[Ed. note: Several months ago, we asked for readers to submit stories inspired by or imitating Stephen Dixon. Among those that came in was this piece by Courtney Eldridge, entitled “The Lawn.” We hope that you enjoy it as much as we do.]
for Stephen Dixon.
He’s thinking something. Had a thought. Wasn’t two seconds ago, but can’t remember what. Now what was it? he thinks. Couldn’t have been too important or he’d remember. Maybe not, but he thinks so. Probably nothing, whatever it was. Certainly nothing worth writing home about or he would. But come to think of it, he hasn’t written home about anything in years. Not since his parents passed away or before that. Hasn’t written home since they sold the house he called home or thought of as his home when he thought of it, and wouldn’t have written them there, because they probably wouldn’t have received the letter, anyway. It was a nice thought, though. He could write to the address of his childhood home if he wanted to, because he still remembered it. Now there’s an idea. Maybe he should drop them a line for old time’s sake. Say it’d been a while and how are they? Maybe they’d respond and tell him they were surprised to get his letter and then tell him how they were and he could write back and ask them about the house and his old room. How’s my old room holding up? he’d write back, or maybe send a second letter, while he was at it. But then whoever was living there now would probably think he was off his rocker for writing them. Who’s this lunatic writing us one time to say it’s been a while and another time to ask about his room? they’d think or even say out loud, to themselves or each other, and then maybe pass his letters around the dinner table, he thought. In that case, maybe he’d write a third letter and tell them that, too, that he knew he must sound like a real kook or a whacko or lunatic, if they preferred, not to put words in their mouths, and he could imagine that that was what they must be thinking and saying to themselves as they read those very words, and he agreed, it was a little odd, after all these years. That’s it — that’s what he had been thinking about before — nothing much, but it might be good for a laugh to write home soon. No, silly thought, nonsense. Forget he ever thought such a thing.

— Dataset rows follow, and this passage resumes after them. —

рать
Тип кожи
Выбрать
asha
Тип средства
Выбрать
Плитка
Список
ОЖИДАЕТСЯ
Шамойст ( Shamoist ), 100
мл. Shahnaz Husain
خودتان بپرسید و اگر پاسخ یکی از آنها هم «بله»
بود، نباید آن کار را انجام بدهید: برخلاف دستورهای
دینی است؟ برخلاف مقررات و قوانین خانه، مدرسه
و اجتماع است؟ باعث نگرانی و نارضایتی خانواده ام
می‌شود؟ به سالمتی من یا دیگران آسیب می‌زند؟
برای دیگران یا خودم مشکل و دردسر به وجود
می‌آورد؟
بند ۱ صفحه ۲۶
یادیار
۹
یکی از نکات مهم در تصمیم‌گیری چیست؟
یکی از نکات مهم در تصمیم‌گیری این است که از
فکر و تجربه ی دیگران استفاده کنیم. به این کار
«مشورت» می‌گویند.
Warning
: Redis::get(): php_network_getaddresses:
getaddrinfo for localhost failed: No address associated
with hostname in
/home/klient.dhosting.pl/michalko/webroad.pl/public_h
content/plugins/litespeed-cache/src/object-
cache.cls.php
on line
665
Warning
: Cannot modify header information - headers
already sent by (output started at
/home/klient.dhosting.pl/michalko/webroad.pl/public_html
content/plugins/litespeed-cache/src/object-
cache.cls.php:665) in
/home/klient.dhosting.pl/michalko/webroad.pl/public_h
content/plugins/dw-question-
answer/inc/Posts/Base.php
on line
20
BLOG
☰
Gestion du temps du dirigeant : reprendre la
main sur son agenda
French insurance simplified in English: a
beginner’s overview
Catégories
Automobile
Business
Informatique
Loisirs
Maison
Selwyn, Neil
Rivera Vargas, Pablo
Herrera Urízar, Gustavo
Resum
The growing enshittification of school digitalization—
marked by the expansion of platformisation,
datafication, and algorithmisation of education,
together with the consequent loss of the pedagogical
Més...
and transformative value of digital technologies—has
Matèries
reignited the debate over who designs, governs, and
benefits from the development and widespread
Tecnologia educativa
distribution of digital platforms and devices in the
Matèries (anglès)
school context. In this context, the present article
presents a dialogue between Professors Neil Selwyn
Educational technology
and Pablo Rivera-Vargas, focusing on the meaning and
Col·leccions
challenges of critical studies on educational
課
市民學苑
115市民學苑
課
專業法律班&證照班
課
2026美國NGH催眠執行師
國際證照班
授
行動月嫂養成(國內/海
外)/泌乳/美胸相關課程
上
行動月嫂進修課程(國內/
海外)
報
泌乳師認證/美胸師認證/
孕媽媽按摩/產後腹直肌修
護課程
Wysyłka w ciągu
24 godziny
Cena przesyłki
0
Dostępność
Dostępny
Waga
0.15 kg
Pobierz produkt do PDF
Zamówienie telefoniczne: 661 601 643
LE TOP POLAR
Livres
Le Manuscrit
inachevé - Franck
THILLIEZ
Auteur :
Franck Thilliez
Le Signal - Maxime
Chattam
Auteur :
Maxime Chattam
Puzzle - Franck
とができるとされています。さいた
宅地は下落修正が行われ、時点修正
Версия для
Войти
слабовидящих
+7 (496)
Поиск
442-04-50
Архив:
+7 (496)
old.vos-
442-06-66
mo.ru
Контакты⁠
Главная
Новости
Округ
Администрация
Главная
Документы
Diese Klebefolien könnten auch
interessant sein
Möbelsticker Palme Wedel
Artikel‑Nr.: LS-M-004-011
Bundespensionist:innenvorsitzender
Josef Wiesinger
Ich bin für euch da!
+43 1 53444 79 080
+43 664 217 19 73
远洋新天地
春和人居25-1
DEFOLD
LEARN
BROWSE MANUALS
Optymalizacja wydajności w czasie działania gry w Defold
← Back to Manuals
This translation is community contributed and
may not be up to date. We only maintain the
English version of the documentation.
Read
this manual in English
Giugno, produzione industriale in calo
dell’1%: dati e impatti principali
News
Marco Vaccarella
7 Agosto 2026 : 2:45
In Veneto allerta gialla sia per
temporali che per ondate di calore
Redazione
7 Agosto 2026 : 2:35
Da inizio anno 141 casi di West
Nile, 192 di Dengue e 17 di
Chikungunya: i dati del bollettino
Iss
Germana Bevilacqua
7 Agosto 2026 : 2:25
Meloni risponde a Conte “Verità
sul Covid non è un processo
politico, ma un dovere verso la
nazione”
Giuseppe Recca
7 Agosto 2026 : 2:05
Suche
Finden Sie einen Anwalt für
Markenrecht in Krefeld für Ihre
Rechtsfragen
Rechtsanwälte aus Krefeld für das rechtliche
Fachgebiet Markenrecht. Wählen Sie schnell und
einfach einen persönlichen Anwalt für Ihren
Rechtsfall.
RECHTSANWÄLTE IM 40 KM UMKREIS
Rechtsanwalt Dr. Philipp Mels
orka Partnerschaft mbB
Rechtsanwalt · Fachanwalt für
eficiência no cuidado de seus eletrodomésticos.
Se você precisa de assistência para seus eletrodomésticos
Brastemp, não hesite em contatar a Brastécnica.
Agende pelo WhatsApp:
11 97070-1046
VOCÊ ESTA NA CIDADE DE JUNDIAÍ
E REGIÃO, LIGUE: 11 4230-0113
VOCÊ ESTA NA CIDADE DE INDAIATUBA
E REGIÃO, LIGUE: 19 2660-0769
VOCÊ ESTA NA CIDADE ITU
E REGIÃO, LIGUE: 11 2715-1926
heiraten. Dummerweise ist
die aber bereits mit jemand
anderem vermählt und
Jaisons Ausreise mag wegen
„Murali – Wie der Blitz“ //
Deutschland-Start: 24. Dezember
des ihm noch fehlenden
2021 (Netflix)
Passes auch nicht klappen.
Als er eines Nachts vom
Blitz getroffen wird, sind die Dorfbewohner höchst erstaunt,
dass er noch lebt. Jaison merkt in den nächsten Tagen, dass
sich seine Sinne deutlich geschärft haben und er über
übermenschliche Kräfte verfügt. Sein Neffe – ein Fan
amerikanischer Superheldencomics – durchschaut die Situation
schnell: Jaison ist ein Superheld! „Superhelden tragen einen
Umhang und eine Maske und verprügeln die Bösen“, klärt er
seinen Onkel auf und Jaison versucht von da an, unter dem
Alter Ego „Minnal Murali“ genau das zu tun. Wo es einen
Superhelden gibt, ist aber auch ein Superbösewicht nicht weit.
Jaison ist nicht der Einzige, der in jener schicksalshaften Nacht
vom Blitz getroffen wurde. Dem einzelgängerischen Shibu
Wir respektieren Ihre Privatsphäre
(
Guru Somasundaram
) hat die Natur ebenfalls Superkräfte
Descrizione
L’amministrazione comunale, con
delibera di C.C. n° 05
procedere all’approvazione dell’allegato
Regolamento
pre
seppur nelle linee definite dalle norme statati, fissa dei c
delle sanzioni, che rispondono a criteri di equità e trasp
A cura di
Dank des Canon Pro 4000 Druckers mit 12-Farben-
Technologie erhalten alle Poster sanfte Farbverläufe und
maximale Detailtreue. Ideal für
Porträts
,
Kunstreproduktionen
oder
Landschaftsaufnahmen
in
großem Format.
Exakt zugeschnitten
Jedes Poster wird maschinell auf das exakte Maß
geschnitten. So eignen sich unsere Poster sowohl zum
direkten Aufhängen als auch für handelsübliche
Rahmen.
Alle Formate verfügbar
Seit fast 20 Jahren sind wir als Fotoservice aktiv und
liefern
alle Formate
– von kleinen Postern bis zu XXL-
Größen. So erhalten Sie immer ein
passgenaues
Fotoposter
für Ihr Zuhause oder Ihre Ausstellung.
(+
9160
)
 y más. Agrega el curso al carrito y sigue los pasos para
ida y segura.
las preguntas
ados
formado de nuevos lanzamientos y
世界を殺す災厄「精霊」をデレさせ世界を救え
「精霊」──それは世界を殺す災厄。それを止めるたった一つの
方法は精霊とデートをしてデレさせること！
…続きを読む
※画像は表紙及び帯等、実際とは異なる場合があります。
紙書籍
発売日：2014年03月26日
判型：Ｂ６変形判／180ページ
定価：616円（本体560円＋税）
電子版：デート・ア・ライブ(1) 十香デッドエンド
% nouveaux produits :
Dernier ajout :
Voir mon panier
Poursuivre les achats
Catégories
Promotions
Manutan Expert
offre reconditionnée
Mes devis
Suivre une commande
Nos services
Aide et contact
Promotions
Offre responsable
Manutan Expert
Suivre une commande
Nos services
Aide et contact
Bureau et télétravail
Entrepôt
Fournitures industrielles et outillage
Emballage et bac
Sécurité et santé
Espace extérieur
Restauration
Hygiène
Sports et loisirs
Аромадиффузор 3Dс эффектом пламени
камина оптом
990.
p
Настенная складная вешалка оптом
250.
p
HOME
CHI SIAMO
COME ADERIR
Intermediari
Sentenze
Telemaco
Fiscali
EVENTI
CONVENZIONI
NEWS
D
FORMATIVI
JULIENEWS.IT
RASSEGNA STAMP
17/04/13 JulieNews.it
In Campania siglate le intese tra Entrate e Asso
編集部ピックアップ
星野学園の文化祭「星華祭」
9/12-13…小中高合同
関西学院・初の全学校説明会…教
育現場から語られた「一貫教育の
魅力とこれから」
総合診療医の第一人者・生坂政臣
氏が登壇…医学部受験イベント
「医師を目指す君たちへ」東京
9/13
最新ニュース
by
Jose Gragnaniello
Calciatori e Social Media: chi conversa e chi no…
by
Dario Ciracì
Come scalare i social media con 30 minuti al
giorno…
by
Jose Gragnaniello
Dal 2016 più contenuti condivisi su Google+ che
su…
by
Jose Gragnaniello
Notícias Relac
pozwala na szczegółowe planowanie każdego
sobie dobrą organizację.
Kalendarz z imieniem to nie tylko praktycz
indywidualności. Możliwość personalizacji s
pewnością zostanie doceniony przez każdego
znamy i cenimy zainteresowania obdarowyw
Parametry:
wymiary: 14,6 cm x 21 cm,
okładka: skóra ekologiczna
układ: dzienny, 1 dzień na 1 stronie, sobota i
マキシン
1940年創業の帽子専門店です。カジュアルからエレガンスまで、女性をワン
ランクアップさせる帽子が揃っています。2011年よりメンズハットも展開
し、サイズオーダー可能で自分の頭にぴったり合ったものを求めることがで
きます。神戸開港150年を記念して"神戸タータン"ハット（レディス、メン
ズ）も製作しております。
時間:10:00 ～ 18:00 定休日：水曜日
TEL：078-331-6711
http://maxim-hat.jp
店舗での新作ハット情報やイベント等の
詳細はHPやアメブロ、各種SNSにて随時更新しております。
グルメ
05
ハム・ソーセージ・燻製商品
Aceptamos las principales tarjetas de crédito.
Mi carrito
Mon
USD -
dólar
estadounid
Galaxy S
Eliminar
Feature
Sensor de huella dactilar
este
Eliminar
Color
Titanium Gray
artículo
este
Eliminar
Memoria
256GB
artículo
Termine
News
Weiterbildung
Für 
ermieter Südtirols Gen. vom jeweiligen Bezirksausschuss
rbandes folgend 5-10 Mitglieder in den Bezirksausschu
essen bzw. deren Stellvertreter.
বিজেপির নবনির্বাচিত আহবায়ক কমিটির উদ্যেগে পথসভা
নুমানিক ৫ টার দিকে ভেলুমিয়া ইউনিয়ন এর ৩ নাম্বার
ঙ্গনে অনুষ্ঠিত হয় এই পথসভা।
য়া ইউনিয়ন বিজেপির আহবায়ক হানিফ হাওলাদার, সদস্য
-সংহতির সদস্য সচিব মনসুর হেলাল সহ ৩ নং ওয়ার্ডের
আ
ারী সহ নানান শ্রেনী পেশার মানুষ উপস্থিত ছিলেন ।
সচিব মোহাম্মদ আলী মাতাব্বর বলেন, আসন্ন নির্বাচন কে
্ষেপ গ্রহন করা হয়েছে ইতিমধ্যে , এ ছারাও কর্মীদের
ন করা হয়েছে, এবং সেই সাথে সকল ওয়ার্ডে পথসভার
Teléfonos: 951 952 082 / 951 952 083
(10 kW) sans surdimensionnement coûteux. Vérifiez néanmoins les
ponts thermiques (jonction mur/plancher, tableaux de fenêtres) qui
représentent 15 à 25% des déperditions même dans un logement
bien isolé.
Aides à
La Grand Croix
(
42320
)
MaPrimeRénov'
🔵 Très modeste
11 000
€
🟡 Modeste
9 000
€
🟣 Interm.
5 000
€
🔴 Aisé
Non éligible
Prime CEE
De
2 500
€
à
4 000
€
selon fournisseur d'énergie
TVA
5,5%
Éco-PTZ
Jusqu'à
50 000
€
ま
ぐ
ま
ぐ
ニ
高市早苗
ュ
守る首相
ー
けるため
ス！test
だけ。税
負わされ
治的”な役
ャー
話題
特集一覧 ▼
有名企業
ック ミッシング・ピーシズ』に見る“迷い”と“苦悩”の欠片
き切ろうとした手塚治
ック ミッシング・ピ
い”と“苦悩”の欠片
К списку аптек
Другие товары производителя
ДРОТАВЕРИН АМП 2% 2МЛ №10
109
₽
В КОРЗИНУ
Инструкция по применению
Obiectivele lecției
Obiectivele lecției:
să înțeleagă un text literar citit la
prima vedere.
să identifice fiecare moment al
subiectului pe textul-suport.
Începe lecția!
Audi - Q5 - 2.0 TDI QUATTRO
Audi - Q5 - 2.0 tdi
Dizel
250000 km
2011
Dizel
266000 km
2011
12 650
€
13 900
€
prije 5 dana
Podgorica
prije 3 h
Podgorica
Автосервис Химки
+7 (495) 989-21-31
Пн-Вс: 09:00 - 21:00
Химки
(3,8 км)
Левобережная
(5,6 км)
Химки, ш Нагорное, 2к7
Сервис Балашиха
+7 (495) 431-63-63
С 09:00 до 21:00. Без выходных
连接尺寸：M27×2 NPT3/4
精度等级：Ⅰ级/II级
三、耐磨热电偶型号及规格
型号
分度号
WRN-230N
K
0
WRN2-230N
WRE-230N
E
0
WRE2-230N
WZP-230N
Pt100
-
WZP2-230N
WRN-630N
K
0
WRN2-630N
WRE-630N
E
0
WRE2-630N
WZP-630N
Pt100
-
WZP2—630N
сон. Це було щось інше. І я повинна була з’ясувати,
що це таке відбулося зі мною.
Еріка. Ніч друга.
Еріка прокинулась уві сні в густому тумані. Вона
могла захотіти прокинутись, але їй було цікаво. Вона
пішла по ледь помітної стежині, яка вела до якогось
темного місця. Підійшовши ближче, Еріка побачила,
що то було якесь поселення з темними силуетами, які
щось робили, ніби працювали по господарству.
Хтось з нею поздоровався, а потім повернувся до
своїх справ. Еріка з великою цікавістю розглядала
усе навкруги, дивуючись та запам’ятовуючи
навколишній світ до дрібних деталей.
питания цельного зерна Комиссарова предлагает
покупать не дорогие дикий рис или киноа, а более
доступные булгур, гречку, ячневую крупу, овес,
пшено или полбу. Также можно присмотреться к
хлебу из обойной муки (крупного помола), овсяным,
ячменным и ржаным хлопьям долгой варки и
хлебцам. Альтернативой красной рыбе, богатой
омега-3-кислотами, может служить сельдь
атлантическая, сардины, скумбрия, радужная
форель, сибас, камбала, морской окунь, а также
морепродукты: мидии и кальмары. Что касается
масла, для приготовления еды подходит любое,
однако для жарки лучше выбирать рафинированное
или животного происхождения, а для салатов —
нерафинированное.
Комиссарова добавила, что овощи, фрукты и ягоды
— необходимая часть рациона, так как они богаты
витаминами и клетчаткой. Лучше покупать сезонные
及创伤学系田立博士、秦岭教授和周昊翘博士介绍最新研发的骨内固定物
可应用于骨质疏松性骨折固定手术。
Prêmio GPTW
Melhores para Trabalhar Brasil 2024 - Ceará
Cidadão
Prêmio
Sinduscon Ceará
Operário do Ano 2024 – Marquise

But a man’s got to do something, might as well think, he thought. He could hum, certainly, a man like himself, out doing a little yard work, showing a little pride in house and home like he’s showing right now. He could hum or whistle, of course, and not think anything at all. Yes, why not? Well, on second thought, he can’t whistle or hum. Meaning it’s no good. He can whistle and hum, is physically capable of both whistling and humming. As a matter of fact, he prides himself on his ability to whistle and hum, but his meaning was something else entirely. He meant the futility of whistling or humming, not physical ability. He can’t do either, meaning he can’t do anything but think at the moment, and barely that, owning to the task at hand, specifically, the lawn mower. Can barely hear himself think over the roar of this chunk of junk lawnmower, much less whistle while he works or hum a nice tune to lift his spirits and forget his troubles, which are many. Added to which, there’s no time to whistle when he’s swearing at the mower, for being so cheap and old and hard to push, and the lawn, for always growing on him. A man can’t rest without the lawn turning on him behind his back and growing every time he turns around or sits down to read the paper on a quiet Sunday afternoon. Tries to talk sense and says to the lawn, “Make you a deal, I leave you alone, you leave me alone, agreed?” and the lawn seems amenable, so he turns his back and goes inside. Sits down in his favorite chair with the newspaper and reads a section or two, but the lawn backs out of their deal at the last minute. He learns this when his wife comes in or down from upstairs or wherever she was before she thought to bug him about it, and she says the lawn’s overgrown and needs mowing again.